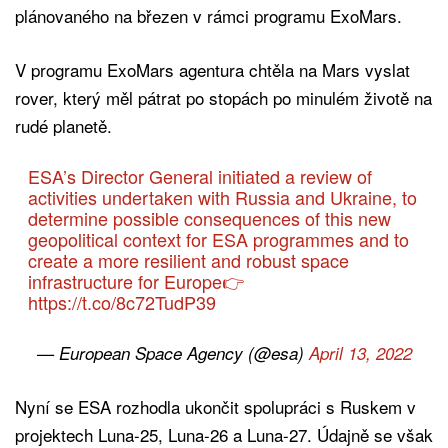
plánovaného na březen v rámci programu ExoMars.
V programu ExoMars agentura chtěla na Mars vyslat
rover, který měl pátrat po stopách po minulém životě na
rudé planetě.
ESA’s Director General initiated a review of
activities undertaken with Russia and Ukraine, to
determine possible consequences of this new
geopolitical context for ESA programmes and to
create a more resilient and robust space
infrastructure for Europe👉
https://t.co/8c72TudP39
— European Space Agency (@esa)
April 13, 2022
Nyní se ESA rozhodla ukončit spolupráci s Ruskem v
projektech Luna-25, Luna-26 a Luna-27. Údajně se však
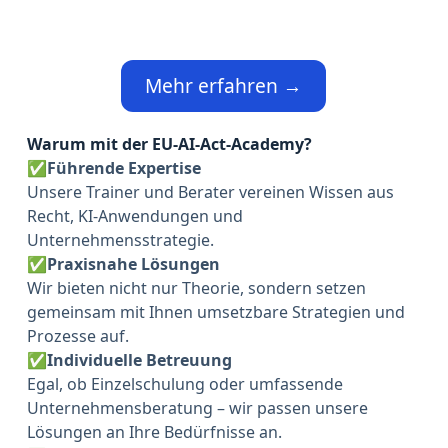
Mehr erfahren →
Warum mit der EU-AI-Act-Academy?
✅
Führende Expertise
Unsere Trainer und Berater vereinen Wissen aus
Recht, KI-Anwendungen und
Unternehmensstrategie.
✅
Praxisnahe Lösungen
Wir bieten nicht nur Theorie, sondern setzen
gemeinsam mit Ihnen umsetzbare Strategien und
Prozesse auf.
✅
Individuelle Betreuung
Egal, ob Einzelschulung oder umfassende
Unternehmensberatung – wir passen unsere
Lösungen an Ihre Bedürfnisse an.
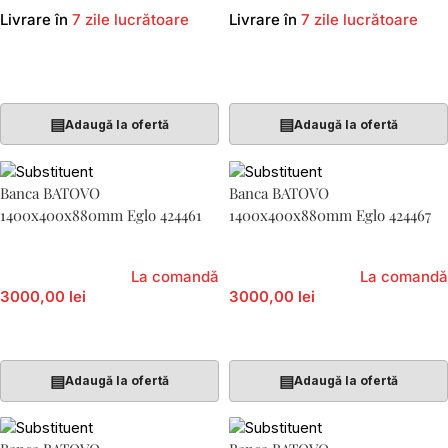
Livrare în
7 zile lucrătoare
Livrare în
7 zile lucrătoare
Adaugă În Coș
Adaugă În Coș
▤
▤
Adaugă la ofertă
Adaugă la ofertă
Banca BATOVO
Banca BATOVO
1400x400x880mm Eglo 424461
1400x400x880mm Eglo 424467
La comandă
La comandă
3000,00 lei
3000,00 lei
Adaugă În Coș
Adaugă În Coș
▤
▤
Adaugă la ofertă
Adaugă la ofertă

────────

Task to complete
For each line above that carries the word "Eglo", copy it out.

Result of this exercise
1400x400x880mm Eglo 424461
1400x400x880mm Eglo 424467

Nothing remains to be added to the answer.